When a metric mix-up led to the 'Gimli Glider' emergency
Montreal-to-Edmonton Air Canada flight forced to land at airstrip in Manitoba in 1983
It's a white-knuckle air passenger's greatest fear: being aboard an aircraft whose engines suddenly lose power.
On July 23, 1983, those fears became all too real for the 61 Edmonton-bound passengers of Air Canada Flight 143. Remarkably, the plane made a safe emergency landing at an airstrip near Gimli, Man., about 90 kilometres north of Winnipeg.
In the immediate aftermath, experts believed a faulty fuel gauge might be to blame.
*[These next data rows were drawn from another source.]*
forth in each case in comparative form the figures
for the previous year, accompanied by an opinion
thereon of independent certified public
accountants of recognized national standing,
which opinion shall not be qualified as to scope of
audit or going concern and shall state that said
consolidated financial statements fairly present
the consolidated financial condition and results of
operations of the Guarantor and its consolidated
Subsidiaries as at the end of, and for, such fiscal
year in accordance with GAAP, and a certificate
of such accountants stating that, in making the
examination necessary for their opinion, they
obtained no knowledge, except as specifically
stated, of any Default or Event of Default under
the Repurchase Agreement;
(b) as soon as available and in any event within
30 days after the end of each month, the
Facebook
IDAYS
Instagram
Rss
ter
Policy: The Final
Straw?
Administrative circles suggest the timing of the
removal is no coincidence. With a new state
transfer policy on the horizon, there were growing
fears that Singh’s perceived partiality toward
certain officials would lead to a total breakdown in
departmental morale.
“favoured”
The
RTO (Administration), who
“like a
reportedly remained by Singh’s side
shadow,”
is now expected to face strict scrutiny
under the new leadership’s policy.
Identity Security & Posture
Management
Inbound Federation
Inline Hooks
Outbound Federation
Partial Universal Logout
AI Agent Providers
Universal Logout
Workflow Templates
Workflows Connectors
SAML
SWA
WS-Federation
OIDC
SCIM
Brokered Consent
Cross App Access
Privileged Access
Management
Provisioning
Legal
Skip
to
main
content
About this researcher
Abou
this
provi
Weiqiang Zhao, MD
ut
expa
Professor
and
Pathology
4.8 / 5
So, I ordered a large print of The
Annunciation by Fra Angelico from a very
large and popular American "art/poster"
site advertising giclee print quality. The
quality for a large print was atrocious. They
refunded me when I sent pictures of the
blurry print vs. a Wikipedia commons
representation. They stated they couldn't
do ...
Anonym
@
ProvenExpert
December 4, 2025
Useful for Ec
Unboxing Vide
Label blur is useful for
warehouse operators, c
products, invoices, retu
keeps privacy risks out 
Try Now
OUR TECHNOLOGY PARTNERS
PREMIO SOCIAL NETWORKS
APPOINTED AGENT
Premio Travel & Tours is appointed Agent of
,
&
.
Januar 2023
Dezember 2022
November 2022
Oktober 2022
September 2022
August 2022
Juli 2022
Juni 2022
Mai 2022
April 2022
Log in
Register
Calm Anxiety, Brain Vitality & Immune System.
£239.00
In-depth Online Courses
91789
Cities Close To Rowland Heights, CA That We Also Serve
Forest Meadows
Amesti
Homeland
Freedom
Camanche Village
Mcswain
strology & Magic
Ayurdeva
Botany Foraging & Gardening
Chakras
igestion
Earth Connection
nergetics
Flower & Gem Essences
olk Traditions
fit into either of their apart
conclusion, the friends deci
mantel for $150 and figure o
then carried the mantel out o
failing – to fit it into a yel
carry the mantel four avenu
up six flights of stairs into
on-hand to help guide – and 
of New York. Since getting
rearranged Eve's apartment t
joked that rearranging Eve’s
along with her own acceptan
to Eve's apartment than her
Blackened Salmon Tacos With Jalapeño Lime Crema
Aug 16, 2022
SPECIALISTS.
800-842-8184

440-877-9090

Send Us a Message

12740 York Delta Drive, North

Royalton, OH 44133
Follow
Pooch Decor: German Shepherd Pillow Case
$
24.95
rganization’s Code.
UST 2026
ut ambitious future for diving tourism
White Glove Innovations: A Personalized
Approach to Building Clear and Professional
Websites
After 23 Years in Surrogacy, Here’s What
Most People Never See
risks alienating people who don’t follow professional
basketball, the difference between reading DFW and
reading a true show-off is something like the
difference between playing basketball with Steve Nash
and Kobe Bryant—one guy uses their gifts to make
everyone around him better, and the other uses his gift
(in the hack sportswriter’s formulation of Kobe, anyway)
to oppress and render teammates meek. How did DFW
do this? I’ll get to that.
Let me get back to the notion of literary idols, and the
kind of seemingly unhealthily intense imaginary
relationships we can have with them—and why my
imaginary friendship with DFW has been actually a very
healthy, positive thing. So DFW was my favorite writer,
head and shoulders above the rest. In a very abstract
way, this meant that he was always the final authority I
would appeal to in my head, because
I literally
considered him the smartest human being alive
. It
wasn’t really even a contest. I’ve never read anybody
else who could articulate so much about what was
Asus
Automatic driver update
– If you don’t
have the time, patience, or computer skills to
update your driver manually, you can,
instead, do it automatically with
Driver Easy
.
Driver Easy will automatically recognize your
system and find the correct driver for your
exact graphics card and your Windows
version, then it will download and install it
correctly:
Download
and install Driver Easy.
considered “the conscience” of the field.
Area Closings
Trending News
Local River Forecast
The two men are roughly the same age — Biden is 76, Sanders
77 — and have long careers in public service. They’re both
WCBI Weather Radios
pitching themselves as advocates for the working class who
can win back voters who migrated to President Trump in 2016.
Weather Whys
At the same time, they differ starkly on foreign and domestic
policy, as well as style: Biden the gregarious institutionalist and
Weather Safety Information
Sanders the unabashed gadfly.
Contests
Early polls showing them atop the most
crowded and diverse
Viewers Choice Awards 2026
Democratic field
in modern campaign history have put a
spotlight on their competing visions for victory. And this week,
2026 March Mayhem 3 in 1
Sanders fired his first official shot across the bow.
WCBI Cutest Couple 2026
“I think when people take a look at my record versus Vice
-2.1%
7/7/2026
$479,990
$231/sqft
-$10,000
But in the days that followed, the real reason emerged.
The Boeing 767 was the first metric plane to fly in Canada.
The Fuel Quantity Information System computer on Flight 143 was malfunctioning, so ground crew in Montreal loaded the fuel manually using calculations involving the specific gravity of jet fuel.
But the factor they used was 1.77 pounds/litre, not the all-metric 0.8 kg/litre required for the new 767. The plane had half the fuel it needed to reach Edmonton.
The plane began to run out of gas near Red Lake, Ont., 225 kilometres from Gimli.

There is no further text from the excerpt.